Ödül hakkında neler söylemek istersin, ilk belgeleselin ile Altın Koza almak mükemmel bir duygudur diye düşünüyorum. Neler hissediyorsun? Bekliyor muydun bunu?
Altın Koza uzun bir tarihi olan değerli bir ödül. E tabi ödül almak güzel bir rahatlama duygusu veriyor. Jüri tarafından finaldeki diğer filmlerden daha iyi değerlendirilmek güzel; ancak bizim için anlatmak istediğimiz hikâyenin tanınması ve değerli bulunması çok mutlu edici oldu. İlk uzun metrajımla Altın Koza almak süper bir duygu. Uzun zaman hayal edip, yazıp çizip, üzerine çalıştığım bir projenin ödüllendirilmesi beni çok mutlu etti. Ödül töreni sonrasında hemen ödülümle bir fotoğraf paylaştım.
Gelelim hikâyeye; nasıl başladı, nasıl ilerledi anlatır mısın?
Bu hikâye anneannemin evinin zemininde bulduğumuz bir mezar taşının hikâyesini merak etmemiz üzerine oluştu. Kırım göçmeni olan anne tarafım Trakya’nın İstanbul’a yakın bir köyünden geliyor: İstanbul Çatalca’nın Karacaköy isimli köyü. Burası benim anneannemin doğduğu ev, onun babası da orada doğmuş. Çocukluğumdan beri sık sık gider akrabalarla vakit geçirir, köydeki müzisyen gençlerle görüşür, bahçeden topladığımız şeylerle yemek yaparım. Anneannemin eski evinin zemini yenileniyordu, 2016 senesinin haziran ayıydı. Tesadüfen ben de oradaydım. Hatta geleneksel olarak kahvaltılarda hayalet hikâyeleri konuşuluyordu, böyle eski evlerle ilgili hayalet hikâyeleri uyduran çok olur. Birkaç gün sonra kuzenim Okan “abi odanın zemininden bir taş çıktı” dedi. Üzerinde çok güzel el işlemesi harfler olan ve altında 1887 yazan bir taştı. Üstte Yunan harfleri ve altta 1887. Acaba 1887’de ölen biri miydi? Neden evdeydi? Yani bu taş neyin nesiydi?
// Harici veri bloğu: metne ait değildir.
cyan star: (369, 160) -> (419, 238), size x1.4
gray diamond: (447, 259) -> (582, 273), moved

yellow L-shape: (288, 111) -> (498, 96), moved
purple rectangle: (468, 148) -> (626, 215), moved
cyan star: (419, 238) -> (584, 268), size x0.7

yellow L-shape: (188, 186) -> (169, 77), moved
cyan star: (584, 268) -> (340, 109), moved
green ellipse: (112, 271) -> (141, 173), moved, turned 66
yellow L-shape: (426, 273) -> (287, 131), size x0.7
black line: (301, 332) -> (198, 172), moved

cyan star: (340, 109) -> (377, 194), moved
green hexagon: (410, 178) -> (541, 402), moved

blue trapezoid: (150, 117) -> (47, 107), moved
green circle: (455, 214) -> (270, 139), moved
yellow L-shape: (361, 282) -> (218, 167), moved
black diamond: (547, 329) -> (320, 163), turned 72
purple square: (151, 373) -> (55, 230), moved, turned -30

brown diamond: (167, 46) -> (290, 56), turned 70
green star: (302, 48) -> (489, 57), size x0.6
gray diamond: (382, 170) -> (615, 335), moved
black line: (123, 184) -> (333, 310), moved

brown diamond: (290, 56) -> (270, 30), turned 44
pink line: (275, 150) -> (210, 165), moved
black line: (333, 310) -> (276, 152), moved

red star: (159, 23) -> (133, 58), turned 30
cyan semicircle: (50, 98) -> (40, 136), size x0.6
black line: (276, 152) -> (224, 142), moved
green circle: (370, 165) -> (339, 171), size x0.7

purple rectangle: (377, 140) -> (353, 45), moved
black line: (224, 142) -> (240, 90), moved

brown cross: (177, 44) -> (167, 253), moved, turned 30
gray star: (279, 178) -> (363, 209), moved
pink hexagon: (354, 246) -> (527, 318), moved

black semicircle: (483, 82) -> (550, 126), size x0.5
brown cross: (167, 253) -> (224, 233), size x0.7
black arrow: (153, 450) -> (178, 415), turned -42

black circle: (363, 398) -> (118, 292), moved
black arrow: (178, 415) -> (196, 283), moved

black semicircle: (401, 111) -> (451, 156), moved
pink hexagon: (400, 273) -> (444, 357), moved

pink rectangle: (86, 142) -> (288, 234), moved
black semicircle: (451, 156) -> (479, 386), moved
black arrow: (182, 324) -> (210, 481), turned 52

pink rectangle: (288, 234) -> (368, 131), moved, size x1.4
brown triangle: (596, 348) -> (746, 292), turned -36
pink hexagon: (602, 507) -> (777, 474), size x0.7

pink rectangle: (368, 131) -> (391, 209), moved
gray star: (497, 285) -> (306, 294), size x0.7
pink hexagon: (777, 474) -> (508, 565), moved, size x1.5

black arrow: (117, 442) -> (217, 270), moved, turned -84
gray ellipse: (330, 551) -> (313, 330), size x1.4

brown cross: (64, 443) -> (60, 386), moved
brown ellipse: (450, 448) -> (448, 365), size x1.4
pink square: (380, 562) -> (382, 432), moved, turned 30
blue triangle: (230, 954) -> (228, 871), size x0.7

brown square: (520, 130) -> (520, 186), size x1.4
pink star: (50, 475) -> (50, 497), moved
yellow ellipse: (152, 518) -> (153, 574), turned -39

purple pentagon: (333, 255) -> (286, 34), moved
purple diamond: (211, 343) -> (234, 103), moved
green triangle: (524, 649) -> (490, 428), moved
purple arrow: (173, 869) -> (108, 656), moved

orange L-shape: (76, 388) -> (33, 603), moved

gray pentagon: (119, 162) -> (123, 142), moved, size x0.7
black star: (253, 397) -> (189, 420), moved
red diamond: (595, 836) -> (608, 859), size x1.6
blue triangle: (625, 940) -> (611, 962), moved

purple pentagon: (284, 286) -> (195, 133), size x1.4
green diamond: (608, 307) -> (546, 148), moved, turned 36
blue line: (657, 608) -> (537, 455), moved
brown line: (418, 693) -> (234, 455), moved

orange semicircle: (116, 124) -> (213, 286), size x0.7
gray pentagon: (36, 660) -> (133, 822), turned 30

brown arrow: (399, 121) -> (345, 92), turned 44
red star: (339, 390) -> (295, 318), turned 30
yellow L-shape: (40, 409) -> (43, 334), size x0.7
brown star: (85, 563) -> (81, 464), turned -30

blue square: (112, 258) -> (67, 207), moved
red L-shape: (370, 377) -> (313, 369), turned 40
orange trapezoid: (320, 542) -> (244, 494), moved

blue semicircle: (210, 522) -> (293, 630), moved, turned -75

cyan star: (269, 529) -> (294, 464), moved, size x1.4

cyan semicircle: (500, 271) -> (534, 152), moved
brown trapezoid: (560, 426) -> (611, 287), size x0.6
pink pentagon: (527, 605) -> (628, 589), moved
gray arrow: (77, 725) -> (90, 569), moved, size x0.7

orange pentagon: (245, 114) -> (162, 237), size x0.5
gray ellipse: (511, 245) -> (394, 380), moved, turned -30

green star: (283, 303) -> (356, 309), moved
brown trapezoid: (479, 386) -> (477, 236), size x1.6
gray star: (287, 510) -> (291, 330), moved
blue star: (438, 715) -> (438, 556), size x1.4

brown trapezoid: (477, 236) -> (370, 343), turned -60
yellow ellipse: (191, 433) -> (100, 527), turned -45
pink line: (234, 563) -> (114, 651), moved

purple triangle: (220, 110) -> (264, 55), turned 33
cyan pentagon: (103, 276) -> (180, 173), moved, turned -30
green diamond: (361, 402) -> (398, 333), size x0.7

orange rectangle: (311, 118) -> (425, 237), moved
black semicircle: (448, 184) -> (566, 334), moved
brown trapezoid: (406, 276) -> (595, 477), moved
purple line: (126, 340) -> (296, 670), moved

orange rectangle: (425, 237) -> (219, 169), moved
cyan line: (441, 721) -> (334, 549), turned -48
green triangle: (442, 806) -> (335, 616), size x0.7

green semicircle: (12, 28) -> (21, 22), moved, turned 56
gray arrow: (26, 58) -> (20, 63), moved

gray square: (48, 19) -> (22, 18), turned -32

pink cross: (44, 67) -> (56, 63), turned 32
Taşın üzerindeki harfleri tabii okuyamıyoruz. Yunan bir arkadaşıma atıp cevap beklerken taş böyle birkaç gün bir köşede bize baktı, bizler de ona baktık. Aramızda konuşmaya başladık, kimdir bu kişi diye. Bir de tabii bildiğimiz “ev” kavramı yıkılıyor bir anda. Burası benim evim diye biliyorum ama bir anda ilginç bir mezar taşı çıkıyor ortaya. Diyorum ki “E bizden önce bu evde Rum birisi mi yaşıyormuş? Ölmüş, sonra da gömülmüş mü?” Bunlara kafa yordukça kendimi bu gizemli mezar taşı ve onun yarattığı dünya içinde buldum. Hemen ardından tercüme gelince de bunun Crysoula isimli bir kadına ait olduğu ve kendisinin 1887’de öldüğünü öğrendik. Bu Türkiye Cumhuriyeti kurulmamış, henüz Osmanlı’nın son ve çalkantılı döneminde ölen biri anlamına geliyor. O zaman bu köy nasıldı, neler oldu ve bu kadın öldü, bu kadının ailesi kim ve neredeler? Böyle bir merak üzerine önce ailem, sonra köylüler, sonra karşıma çıkan farklı karakterlerle görüşmelerim ve taşın izini süre süre sonunda kendimizi Ege’nin karşı kıyısında bulmamızın hikâyesiydi.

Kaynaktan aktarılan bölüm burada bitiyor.